La moderazione sta diventando un problema per tutti i siti: insulti, minacce e accuse volgari sono all’ordine del giorno (anche su « Italians », presente su Corriere.it dal 1998, abbiamo dovuto disabilitare i commenti). Quando vengono affrontati, alcuni si scusano, e ammettono di aver esagerato. Ma la maggior parte rivendica con orgoglio la propria violenza verbale.
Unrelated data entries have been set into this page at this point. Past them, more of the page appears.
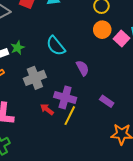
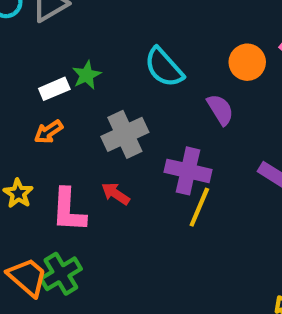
orange circle: (102, 30) -> (247, 62), moved
red arrow: (47, 109) -> (116, 194), moved

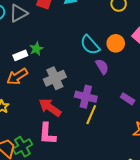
cyan semicircle: (164, 67) -> (90, 45), moved
orange arrow: (48, 132) -> (17, 77), size x1.5
red arrow: (116, 194) -> (50, 107), size x1.6
pink L-shape: (69, 210) -> (47, 134), moved

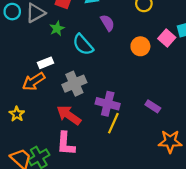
cyan semicircle: (90, 45) -> (83, 45), moved
green star: (36, 49) -> (57, 29), moved
white rectangle: (20, 55) -> (46, 63), moved
purple semicircle: (102, 67) -> (107, 23), moved

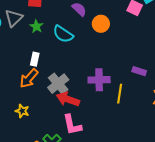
orange circle: (140, 46) -> (101, 24), moved
white rectangle: (46, 63) -> (35, 59), turned -40
gray cross: (74, 84) -> (58, 84), moved
yellow line: (113, 123) -> (120, 94), moved

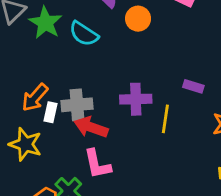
green star: (36, 26) -> (45, 23), size x1.6
white rectangle: (35, 59) -> (51, 112), moved
gray cross: (58, 84) -> (77, 105), turned 35
yellow star: (22, 111) -> (25, 144), size x1.6

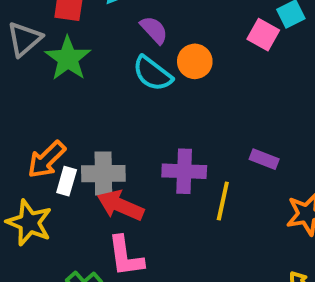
cyan semicircle: (84, 34) -> (153, 74), moved

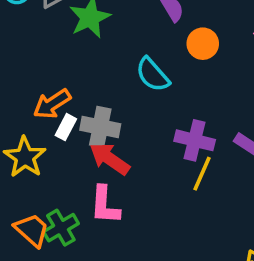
cyan semicircle: (153, 74) -> (153, 75), moved
purple cross: (184, 171) -> (195, 140), moved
C’è da stupirsi, se per dire «non sono d’accordo» il capo grida «siete degli zombie, vi seppelliremo vivi!» e il giorno dopo «fallito, amico dei piduisti»?
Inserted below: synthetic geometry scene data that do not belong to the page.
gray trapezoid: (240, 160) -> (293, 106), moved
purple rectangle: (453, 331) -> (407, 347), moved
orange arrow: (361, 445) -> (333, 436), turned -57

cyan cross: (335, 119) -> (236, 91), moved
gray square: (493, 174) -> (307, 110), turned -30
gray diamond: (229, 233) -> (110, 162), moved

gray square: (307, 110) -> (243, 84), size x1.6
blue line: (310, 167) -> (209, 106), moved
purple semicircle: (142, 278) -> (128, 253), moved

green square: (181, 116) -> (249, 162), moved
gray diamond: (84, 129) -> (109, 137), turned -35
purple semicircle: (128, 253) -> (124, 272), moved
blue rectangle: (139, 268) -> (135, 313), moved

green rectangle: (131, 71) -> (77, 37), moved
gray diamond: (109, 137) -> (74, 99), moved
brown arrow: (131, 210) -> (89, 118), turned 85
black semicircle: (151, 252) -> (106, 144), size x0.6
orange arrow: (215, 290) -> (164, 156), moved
Purtroppo c’è chi non ha capito che Facebook e Twitter – per citare le due piattaforme più popolari – sono mezzi di comunicazione di massa, non balconi per conversazioni private. Fino a pochi anni fa, strumenti tanto potenti erano riservati ai professionisti della comunicazione: coloro che avevano accesso a un giornale, a un microfono, a una telecamera. Oggi chiunque può diffondere un’opinione. Questo, naturalmente, è bene. La libertà in questione ha però dei limiti: nelle buone maniere, nel buon senso e nel codice penale. E qualcuno non lo capisce. Questo, ovviamente, è male.

Sia chiaro: una modica quantità di provocatori e molestatori è fisiologica. Eric Schmidt, presidente di Google, ha detto all’Aspen Ideas Festival in giugno: «Facciamocene una ragione: l’uno per cento della popolazione è pazzo. Ha vissuto nel seminterrato per anni, e la mamma gli portava ogni giorno da mangiare. Due anni fa la mamma gli ha regalato la connessione a banda larga. Mi chiedo, tuttavia, se sia una consolazione. E se non sia il caso, a questo punto, di parlare con le mamme».

Non servirebbe, probabilmente. La follia italiana supera l’uno per cento, e appare purtroppo lucida. La faziosità che, da anni, gronda dai media ha ormai allagato la vita quotidiana. La protervia con cui la classe politica italiana ha trattato i cittadini ha demolito gli argini. C’è da chiedersi, a questo punto, come sarà il raccolto.